Размер шрифта
-
+

Дисгардиум. Угроза А-класса - стр. 88

Патрик вернулся на службу, но от патрулей отказался, предпочтя стать обычным вратарем — стражем городских ворот. Его поняли.

Близился день, назначенный Бегемотом. Голос исчез тогда, когда он покинул Болотину, и Патрик бы забыл о нем, если бы не ежедневные напоминания о Джейн. Здесь они любили гулять, а под этим деревом впервые поцеловались…

А потом у одного из его напарников родилась дочь, и Патрик определился. Он захаживал к ним в гости, брал малышку на руки и развлекал так, как может развлекать чужого ребенка бездетный мужчина средних лет: подкидывал в воздух, сюсюкал, строил рожи… Девочка привыкла и спокойно сидела у него на руках. Большего ему было не нужно.

За неделю до весеннего равноденствия Патрик полностью подготовился. Собрал продукты, привел в порядок оружие, забил сумку бутылками с коровьим молоком. Напарнику он сказал, что хочет проведать то место, где погибли его ребята и Джейн, а сам направился к его дому.

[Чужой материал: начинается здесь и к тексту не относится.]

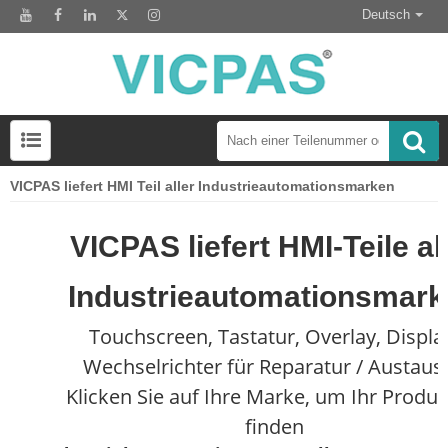
Deutsch
VICPAS liefert HMI Teil aller Industrieautomationsmarken
LCD-Anzeigemodul zum Austausch des HMI-Panels
VICPAS liefert HMI-Teile al
Industrieautomationsmar
Touchscreen, Tastatur, Overlay, Displa
Wechselrichter für Reparatur / Austaus
Klicken Sie auf Ihre Marke, um Ihr Produk
finden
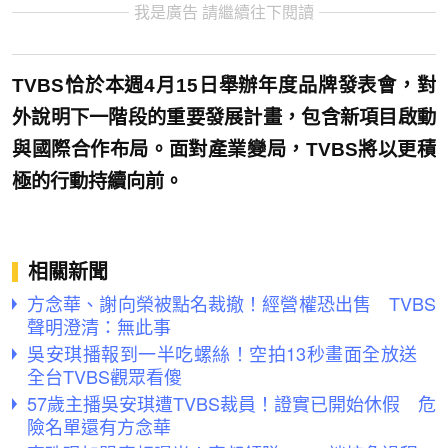
我是廣告 請繼續往下閱讀
TVBS恰於本週4月15日舉辦年度品牌發表會，對
外說明下一階段的重要發展計畫，包含新項目啟動
與國際合作布局。面對產業變局，TVBS將以更積
極的行動持續向前。
相關新聞
方念華、謝向榮被點名裁撤！經營權恐出售 TVBS
聲明澄清：無此事
吳安琪播報到一半吃螺絲！空拍13秒畫面全放送
全台TVBS觀眾看傻
57歲主播吳安琪遭TVBS裁員！證實已開始休假 危
險名單還有方念華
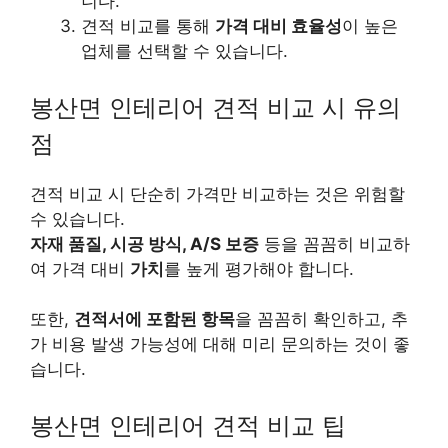
니다.
견적 비교를 통해
가격 대비 효율성
이 높은
업체를 선택할 수 있습니다.
봉산면 인테리어 견적 비교 시 유의
점
견적 비교 시 단순히 가격만 비교하는 것은 위험할
수 있습니다.
자재 품질, 시공 방식, A/S 보증
등을 꼼꼼히 비교하
여 가격 대비
가치
를 높게 평가해야 합니다.
또한,
견적서에 포함된 항목
을 꼼꼼히 확인하고, 추
가 비용 발생 가능성에 대해 미리 문의하는 것이 좋
습니다.
봉산면 인테리어 견적 비교 팁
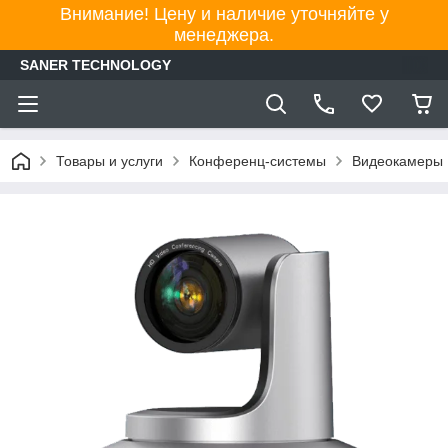
Внимание! Цену и наличие уточняйте у
менеджера.
SANER TECHNOLOGY
Товары и услуги
Конференц-системы
Видеокамеры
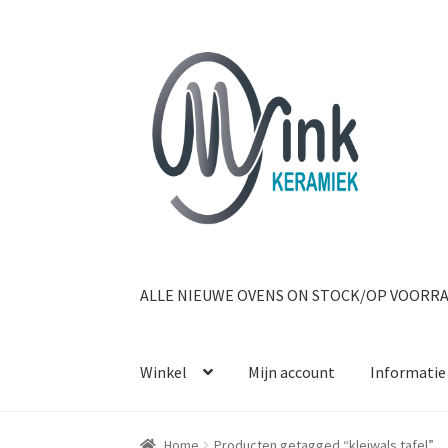
Ga door naar navigatie
Ga naar de inhoud
ALLE NIEUWE OVENS ON STOCK/OP VOORR
Winkel
Mijn account
Informatie
Home
Producten getagged “kleiwals tafel”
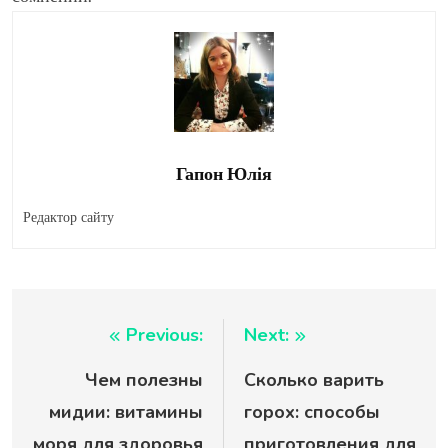
Гапон Юлія
Редактор сайту
Навигация
Previous:
Next:
Чем полезны
Сколько варить
по
мидии: витамины
горох: способы
записям
моря для здоровья
приготовления для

Через окно забрался в спальню и убедился, что младенец лежит в своей колыбели. Молодая мать, изможденная рутиной и бессонными ночами, спала рядом, на супружеском ложе.

Патрик долго стоял, глядя на безмятежное лицо девочки. Потом погладил ее по лбу, почувствовав кончиками пальцев тепло детского тела. Внезапно позади раздался шорох — он обернулся. Мать ребенка беспокойно ворочалась, ее лоб покрывала испарина, оголенное бедро бесстыдно лежало поверх одеяла. Сама еще, по сути, девочка. Немного младше, чем Джейн…

Он поправил одеяло ребенка и, не оборачиваясь, вылез на улицу. Потом пошел к городским воротам, помахал напарнику и направился в лес. Четкого плана у него не было, но идея забрезжила. Через день поиска он нашел то, что искал.

Из широкой норы Патрик вытащил волчонка. Мать, видимо, отлучилась — поохотиться или утолить жажду.

Щенок был еще слеп, кряхтел и тыкался в его руку, пытаясь что-то найти. Патрик закинул его в сумку и побежал к Болотине.

Два дня пути, перерывы на кормление щенка, волчий вой за спиной. Голос помогал ему, сбивая волчью стаю со следа.

Достигнув Болотины, Патрик сделал в точности то, что приказал Бегемот: вырыл глубокую шестиугольную яму, вырезал в почве странные знаки, отдав управление телом голосу.

Потом произнес много странных гортанных шипящих слов и начал засыпать яму. Вибрация и гул усилились, голову Патрика пронзила острая боль. И он потерял сознание.

Где-то в лесу тоскливо завыла волчица-мать…

Воспоминания, нахлынувшие на него, пронеслись за пару мгновений, едва он увидел то, что держал в руках проклятый пацан.

— Дядя Патрик? — спросил тот. — Вам плохо?

О’Грейди взялся за бокал с дворфийским пойлом и залпом его осушил. Потом вытер усы и с силой втянул носом воздух. В тот день, когда он закопал волчонка, для него все кончилось. Спящий был в ярости от подмены человеческого младенца щенком. Все пошло не так, и то, что он оставил Патрика в живых, было не актом милосердия, а бессилием. Спящий был так слаб, что не мог даже сдвинуться с места.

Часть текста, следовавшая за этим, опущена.